CINEMA DIGITAL// PERBEDAAN ANTARA DUNIA PERFILEMAN SEBELUM ERA DIGITAL DAN SAAT ERA DIGITAL.
CINEMA DIGITAL
PENGERTIAN CINEMA DIGITAL
merujuk pada penggunaan teknologi digital untuk
mendistribusikan dan menayangkan gambar bergerak. Sebuah film dapat
didistribusikan lewat perangkat
keras, piringan optik atau satelit serta
ditayangkan menggunakan proyektor digital alih-alih proyektor film konvensional.
Sinema digital berbeda dari HDTV atau televisi high
definition. Sinema digital tidak bergantung pada penggunaan televisi atau
standar HDTV, aspek rasio atau peringkat bingkai. Proyektor digital yang
memiliki resolusi 2K
mulai disebarkan pada tahun 2005, dan sejak tahun 2006 jangkauannya telah
diakselerasi.
sinema digital dapat
dibuat dengan media video yang
untuk penayangannya dilakukan transfer dari format 35 milimeter (mm) ke
format high definition (HD). Proses transfer ke format HD melalui
proses cetak yang disebut dengan proses blow up. Setelah menjadi format
HD, penayangan film dilakukan dari satu tempat saja, dan dioperasikan ke bioskop lain
dengan menggunakan satelit, sehingga tidak perlu dilakukan salinan film. Contohnya, dari
satu bioskop di Jakarta, film dapat
dioperasikan atau diputar ke bioskop-bioskop di daerahmelalui
satelit.
PERBEDAAN ANTARA DUNIA
PERFILEMAN SEBELUM ERA DIGITAL DAN SAAT
ERA DIGITAL.
Perkembangan film memiliki perjalanan cukup panjang
hingga pada akhirnya menjadi seperti film di masa kini yang kaya dengan efek,
dan sangat mudah didapatkan sebagai media hiburan. Perkembangan film dimulai
ketika digunakannya alat kinetoskop temuan Thomas Alfa Edison yang pada masa
itu digunakan oleh penonton individual.

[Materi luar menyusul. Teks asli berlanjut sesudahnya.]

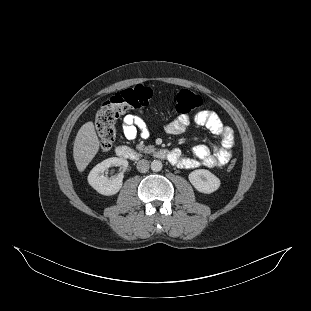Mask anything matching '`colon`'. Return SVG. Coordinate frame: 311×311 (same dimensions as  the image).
Instances as JSON below:
<instances>
[{
    "label": "colon",
    "instance_id": "colon-1",
    "mask_svg": "<svg viewBox=\"0 0 311 311\" xmlns=\"http://www.w3.org/2000/svg\"><path fill=\"white\" fill-rule=\"evenodd\" d=\"M153 97L149 87L137 85L115 94L101 105L95 116V127L103 151H109L115 141V121L130 110L149 106ZM171 102L175 111L184 115L200 107L202 98L195 92L182 89L175 93ZM236 163V159H232L227 170H233Z\"/></svg>",
    "mask_w": 311,
    "mask_h": 311
}]
</instances>
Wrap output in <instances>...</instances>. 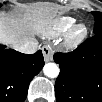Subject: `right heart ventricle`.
Instances as JSON below:
<instances>
[{"label": "right heart ventricle", "mask_w": 102, "mask_h": 102, "mask_svg": "<svg viewBox=\"0 0 102 102\" xmlns=\"http://www.w3.org/2000/svg\"><path fill=\"white\" fill-rule=\"evenodd\" d=\"M74 19L70 17H62L54 21L44 32L48 38L57 37L71 28Z\"/></svg>", "instance_id": "1"}]
</instances>
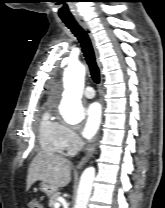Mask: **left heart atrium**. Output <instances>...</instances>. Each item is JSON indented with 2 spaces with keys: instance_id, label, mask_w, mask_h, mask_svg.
<instances>
[{
  "instance_id": "obj_1",
  "label": "left heart atrium",
  "mask_w": 165,
  "mask_h": 208,
  "mask_svg": "<svg viewBox=\"0 0 165 208\" xmlns=\"http://www.w3.org/2000/svg\"><path fill=\"white\" fill-rule=\"evenodd\" d=\"M101 123V107L98 103H90L85 108V118L81 128L83 137L92 138Z\"/></svg>"
}]
</instances>
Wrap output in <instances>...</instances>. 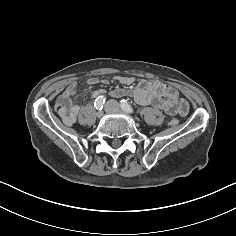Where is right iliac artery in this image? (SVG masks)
Instances as JSON below:
<instances>
[{
	"mask_svg": "<svg viewBox=\"0 0 236 236\" xmlns=\"http://www.w3.org/2000/svg\"><path fill=\"white\" fill-rule=\"evenodd\" d=\"M105 97L104 96H98L94 102V106L97 110H101L103 108V105L105 103Z\"/></svg>",
	"mask_w": 236,
	"mask_h": 236,
	"instance_id": "82829eb1",
	"label": "right iliac artery"
}]
</instances>
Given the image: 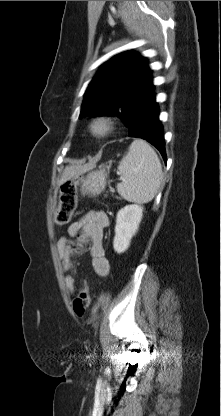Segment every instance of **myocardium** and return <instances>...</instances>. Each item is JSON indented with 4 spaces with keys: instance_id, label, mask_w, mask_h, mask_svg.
Wrapping results in <instances>:
<instances>
[{
    "instance_id": "1",
    "label": "myocardium",
    "mask_w": 221,
    "mask_h": 416,
    "mask_svg": "<svg viewBox=\"0 0 221 416\" xmlns=\"http://www.w3.org/2000/svg\"><path fill=\"white\" fill-rule=\"evenodd\" d=\"M113 129V120L105 115L93 118L89 126L90 133L96 138H104L108 136Z\"/></svg>"
}]
</instances>
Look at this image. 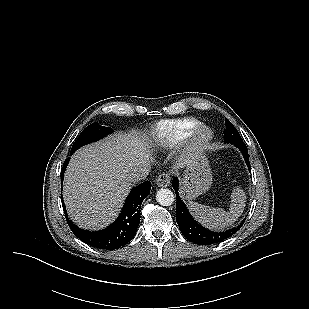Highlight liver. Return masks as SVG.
I'll return each mask as SVG.
<instances>
[{
    "mask_svg": "<svg viewBox=\"0 0 309 309\" xmlns=\"http://www.w3.org/2000/svg\"><path fill=\"white\" fill-rule=\"evenodd\" d=\"M148 145L137 135L118 133L79 149L64 179L63 197L71 219L86 229H101L117 217L133 181L130 173L147 167ZM180 157L175 168L187 164Z\"/></svg>",
    "mask_w": 309,
    "mask_h": 309,
    "instance_id": "liver-1",
    "label": "liver"
}]
</instances>
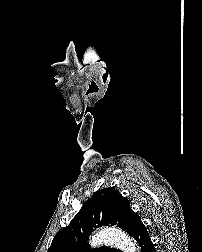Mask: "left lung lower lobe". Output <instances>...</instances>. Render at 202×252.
Instances as JSON below:
<instances>
[{
  "instance_id": "0a47b994",
  "label": "left lung lower lobe",
  "mask_w": 202,
  "mask_h": 252,
  "mask_svg": "<svg viewBox=\"0 0 202 252\" xmlns=\"http://www.w3.org/2000/svg\"><path fill=\"white\" fill-rule=\"evenodd\" d=\"M133 237L140 246L141 252H156L146 227L139 221L134 228Z\"/></svg>"
}]
</instances>
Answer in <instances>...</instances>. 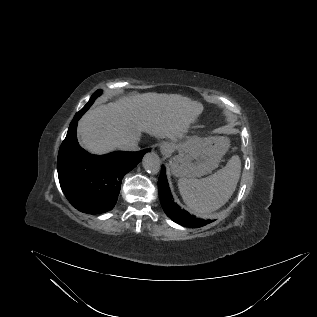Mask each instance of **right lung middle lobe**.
Returning a JSON list of instances; mask_svg holds the SVG:
<instances>
[{"label":"right lung middle lobe","mask_w":317,"mask_h":317,"mask_svg":"<svg viewBox=\"0 0 317 317\" xmlns=\"http://www.w3.org/2000/svg\"><path fill=\"white\" fill-rule=\"evenodd\" d=\"M102 93L101 90L96 91L90 98V100L88 101V103L76 114H84L89 108L90 106L93 104L94 100L97 98V96H99Z\"/></svg>","instance_id":"1"}]
</instances>
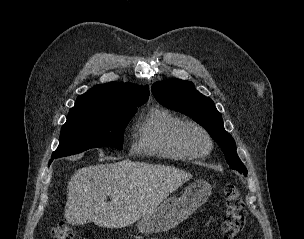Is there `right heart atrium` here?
Here are the masks:
<instances>
[{"label":"right heart atrium","instance_id":"1","mask_svg":"<svg viewBox=\"0 0 304 239\" xmlns=\"http://www.w3.org/2000/svg\"><path fill=\"white\" fill-rule=\"evenodd\" d=\"M132 147H133V148H137V140H133V142H132Z\"/></svg>","mask_w":304,"mask_h":239}]
</instances>
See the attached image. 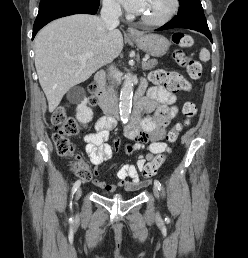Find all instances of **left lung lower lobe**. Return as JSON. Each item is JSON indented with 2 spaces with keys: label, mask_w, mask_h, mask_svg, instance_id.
Masks as SVG:
<instances>
[{
  "label": "left lung lower lobe",
  "mask_w": 248,
  "mask_h": 258,
  "mask_svg": "<svg viewBox=\"0 0 248 258\" xmlns=\"http://www.w3.org/2000/svg\"><path fill=\"white\" fill-rule=\"evenodd\" d=\"M172 28H186L201 32L212 42V36L203 12L194 13L187 17H174L171 21L157 29V31Z\"/></svg>",
  "instance_id": "left-lung-lower-lobe-1"
}]
</instances>
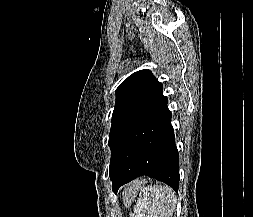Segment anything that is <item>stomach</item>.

Film awal masih bisu dan tidak
berwarna. Pemutaran film di bioskop untuk pertama kalinya dilakukan pada awal
abad 20, hingga industri film Hollywood yang pertama kali, bahkan hingga saat
ini merajai industri perfilman populer secara global. Pada tahun 1927 teknologi
sudah cukup mumpuni untuk memproduksi film bicara yang dialognya dapat didengar
secara langsung, namun masih hitam-putih. Hingga pada 1937 teknologi film sudah
mampu memproduksi film berwarna yang lebih menarik dan diikuti dengan alur
cerita yang mulai populer. Pada tahun1970-an, film sudah bisa direkam dalam
jumlah massal dengan menggunakan videotape yang kemudian dijual. Tahun 1980-an
ditemukan teknologi laser disk, lalu VCD dan kemudian menyusul teknologi DVD.

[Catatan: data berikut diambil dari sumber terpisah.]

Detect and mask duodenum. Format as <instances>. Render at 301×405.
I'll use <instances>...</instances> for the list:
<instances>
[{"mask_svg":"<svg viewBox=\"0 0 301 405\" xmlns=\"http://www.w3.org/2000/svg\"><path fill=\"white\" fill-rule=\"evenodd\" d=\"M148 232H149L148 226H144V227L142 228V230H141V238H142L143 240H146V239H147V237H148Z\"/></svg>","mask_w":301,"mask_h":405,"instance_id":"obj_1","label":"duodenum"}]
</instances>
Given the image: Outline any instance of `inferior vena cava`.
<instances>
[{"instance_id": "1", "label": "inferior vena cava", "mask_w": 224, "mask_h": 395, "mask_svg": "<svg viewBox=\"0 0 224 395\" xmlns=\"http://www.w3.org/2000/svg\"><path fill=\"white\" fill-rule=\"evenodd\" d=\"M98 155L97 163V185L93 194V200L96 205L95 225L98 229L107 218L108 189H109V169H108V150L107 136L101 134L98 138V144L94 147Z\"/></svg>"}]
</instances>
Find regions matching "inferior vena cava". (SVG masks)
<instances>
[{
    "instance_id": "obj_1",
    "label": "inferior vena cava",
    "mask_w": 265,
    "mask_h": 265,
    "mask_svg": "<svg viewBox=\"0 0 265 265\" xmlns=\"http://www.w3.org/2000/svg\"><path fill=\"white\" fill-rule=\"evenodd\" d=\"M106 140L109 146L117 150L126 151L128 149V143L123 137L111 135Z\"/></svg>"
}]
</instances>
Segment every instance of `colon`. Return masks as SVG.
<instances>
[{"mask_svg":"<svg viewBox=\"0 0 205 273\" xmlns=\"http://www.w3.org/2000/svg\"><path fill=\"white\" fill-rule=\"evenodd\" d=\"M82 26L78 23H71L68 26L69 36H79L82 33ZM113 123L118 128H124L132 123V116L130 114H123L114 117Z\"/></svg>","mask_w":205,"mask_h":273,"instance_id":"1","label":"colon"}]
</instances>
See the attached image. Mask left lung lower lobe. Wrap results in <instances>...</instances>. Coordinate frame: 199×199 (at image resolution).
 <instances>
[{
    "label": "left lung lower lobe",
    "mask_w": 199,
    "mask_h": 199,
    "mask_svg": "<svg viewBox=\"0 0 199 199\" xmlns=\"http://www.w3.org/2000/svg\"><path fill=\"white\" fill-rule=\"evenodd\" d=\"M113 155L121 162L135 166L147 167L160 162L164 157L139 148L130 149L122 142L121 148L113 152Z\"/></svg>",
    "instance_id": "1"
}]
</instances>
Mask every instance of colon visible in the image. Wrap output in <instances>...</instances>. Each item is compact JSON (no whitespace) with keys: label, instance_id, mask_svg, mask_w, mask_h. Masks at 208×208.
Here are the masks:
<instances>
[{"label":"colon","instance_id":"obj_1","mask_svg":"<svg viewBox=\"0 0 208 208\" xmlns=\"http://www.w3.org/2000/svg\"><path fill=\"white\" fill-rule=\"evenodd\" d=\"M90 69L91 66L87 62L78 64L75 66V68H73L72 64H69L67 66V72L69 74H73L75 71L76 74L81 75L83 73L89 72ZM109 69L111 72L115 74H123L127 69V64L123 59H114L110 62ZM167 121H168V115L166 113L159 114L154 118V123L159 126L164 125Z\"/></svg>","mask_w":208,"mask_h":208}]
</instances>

Hingga saat ini digital movie yang lebih praktis banyak digemari sehingga
semakin menjadikan popularitas film meningkat dan film menjadi semakin dekat
dengan keserarian masyarakat modern.
Sebelum munculnya era digital, film layar lebar biasanya
menggunakan media seluloid yang relatif mahal. Dalam perekaman durasi hitungan
menit, harganya mencapai jutaan rupiah.Beberapa tahun yang lalu, menggunakan
media rekam seluloid dalam durasi 4 menit, produser film layar lebar harus
mengeluarkan kocek Rp. 2,5 juta. Hitungan matematisnya, jika film durasi 90
menit, biaya yang dikeluarkan untuk media rekam seluloid adalah : (90:4) x Rp.

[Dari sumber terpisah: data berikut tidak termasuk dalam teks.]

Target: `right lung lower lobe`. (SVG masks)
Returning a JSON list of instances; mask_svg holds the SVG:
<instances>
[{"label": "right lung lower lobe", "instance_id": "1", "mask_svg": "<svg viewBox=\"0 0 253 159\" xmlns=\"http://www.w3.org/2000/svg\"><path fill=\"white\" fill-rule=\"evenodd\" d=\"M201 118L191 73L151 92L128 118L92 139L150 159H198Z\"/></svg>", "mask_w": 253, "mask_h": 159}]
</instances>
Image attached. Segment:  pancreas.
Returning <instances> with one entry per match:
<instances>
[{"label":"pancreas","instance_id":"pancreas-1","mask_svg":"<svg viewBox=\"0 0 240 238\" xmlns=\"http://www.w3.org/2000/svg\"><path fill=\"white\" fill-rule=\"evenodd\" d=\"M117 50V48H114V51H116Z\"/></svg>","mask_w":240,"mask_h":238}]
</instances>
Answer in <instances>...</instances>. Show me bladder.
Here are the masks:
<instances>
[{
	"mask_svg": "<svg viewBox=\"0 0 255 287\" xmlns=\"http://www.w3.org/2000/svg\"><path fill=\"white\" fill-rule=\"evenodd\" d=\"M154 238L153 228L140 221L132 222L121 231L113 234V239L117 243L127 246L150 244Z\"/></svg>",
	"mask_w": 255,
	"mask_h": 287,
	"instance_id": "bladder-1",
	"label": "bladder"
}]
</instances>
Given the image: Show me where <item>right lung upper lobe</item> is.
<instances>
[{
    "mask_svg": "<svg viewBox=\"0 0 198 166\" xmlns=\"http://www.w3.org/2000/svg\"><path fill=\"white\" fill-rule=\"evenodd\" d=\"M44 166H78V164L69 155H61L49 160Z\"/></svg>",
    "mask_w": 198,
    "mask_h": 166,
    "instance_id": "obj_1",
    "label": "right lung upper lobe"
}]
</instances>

2,5 jt = Rp. 56.250.000,- belum termasuk scene-scene alternatif jika dibutuhkan
untuk alternatif visual. Maka untuk biaya satu buah film layar lebar
durasi 90 menit dengan alternatif visual yang cukup, otomatis lebih dari Rp. 56
juta. Sekali lagi ini hanya untuk biaya media rekam seluloid! Belum termasuk
biaya-biaya yang lain (artis/pemain, lighting, kru film dan lain
sebagainya).Dengan biaya yang cukup mahal ini, produksi film layar lebar sangat
berimplikasi pada kesiapan semua yang terkait dengan shooting produksi film.
Dari properti, semua equipment pendukung (lighting dan lain-lain) sampai pada
kesiapan pemain harus betul-betul matang. Sebab jika terjadi kesalahan dalam
adegan, maka harus mengulang (re-take). Jika ini terjadi, sekian juta
melayang begitu saja. Ini yang mungkin membuat seorang sutradara atau produser
terkadang keras dan sering naik darah jika terjadi kesalahan dalam adegan. Itu
dulu.
Sesudah di Era digital, membawa efek yang berbeda. Produksi
film layar lebar tidak 'wajib' dengan media seluloid. Dengan kamera digital
DSLR pun jadi. Tentu dengan format tertentu. Dan harganya pun lebih murah
dibandingkan dengan media seluloid. Sutradara pun tidak harus naik pitam jika
terjadi kesalahan dalam adegan. Meskipun hal-hal semacam ini ada batasannya.
Artinya beberapa kesalahan masih bisa ditolerir sepanjang tidak keterlaluan.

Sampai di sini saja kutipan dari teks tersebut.